___ INFORMATION SHOWN ___

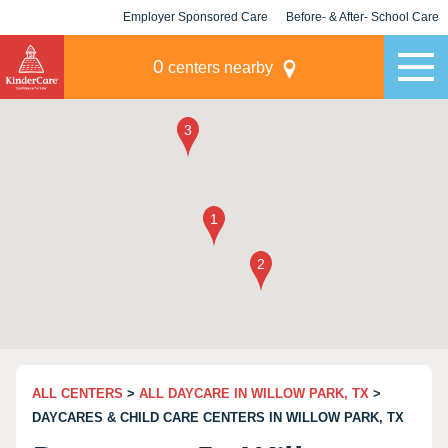
Employer Sponsored Care
Before- & After- School Care
KLC for Employers
Champions
0
centers nearby
ALL CENTERS
>
ALL DAYCARE IN WILLOW PARK, TX
>
DAYCARES & CHILD CARE CENTERS IN WILLOW PARK, TX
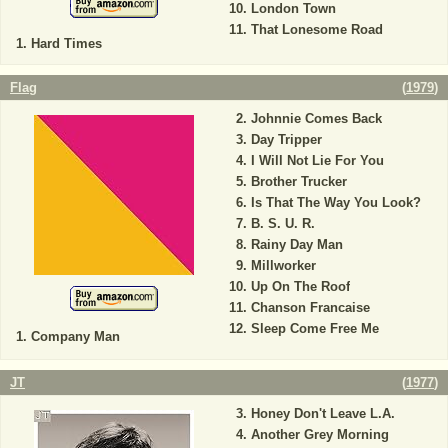
London Town
That Lonesome Road
Hard Times
Flag
(
1979
)
Johnnie Comes Back
Day Tripper
I Will Not Lie For You
Brother Trucker
Is That The Way You Look?
B. S. U. R.
Rainy Day Man
Millworker
Up On The Roof
Chanson Francaise
Sleep Come Free Me
Company Man
JT
(
1977
)
Honey Don't Leave L.A.
Another Grey Morning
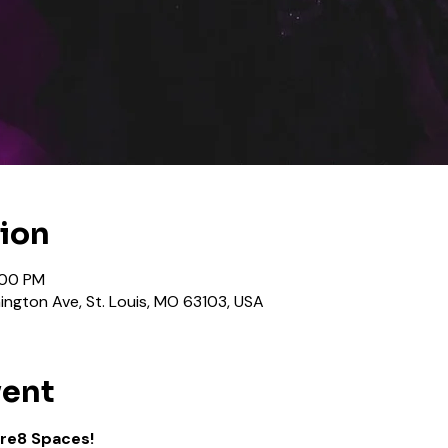
tion
:00 PM
ngton Ave, St. Louis, MO 63103, USA
vent
Kre8 Spaces!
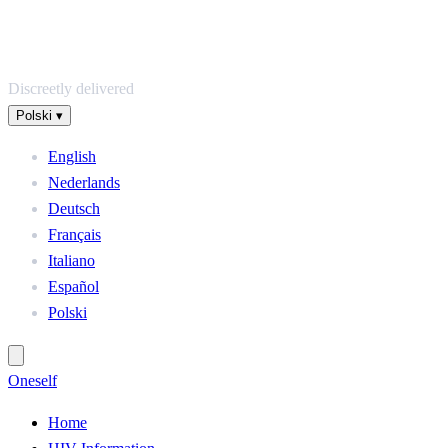
Discreetly delivered
Polski
▾
English
Nederlands
Deutsch
Français
Italiano
Español
Polski
One
self
Home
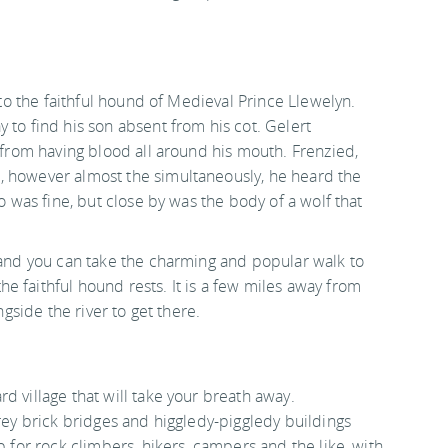
 to the faithful hound of Medieval Prince Llewelyn.
 to find his son absent from his cot. Gelert
t from having blood all around his mouth. Frenzied,
, however almost the simultaneously, he heard the
ho was fine, but close by was the body of a wolf that
, and you can take the charming and popular walk to
 faithful hound rests. It is a few miles away from
ngside the river to get there.
rd village that will take your breath away.
grey brick bridges and higgledy-piggledy buildings
b for rock climbers, hikers, campers and the like, with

___

== EXERCISE DIRECTIONS ==
In the records above, locate every line with the string "take" and copy it.

== OUTPUT BELOW ==
, and you can take the charming and popular walk to
rd village that will take your breath away.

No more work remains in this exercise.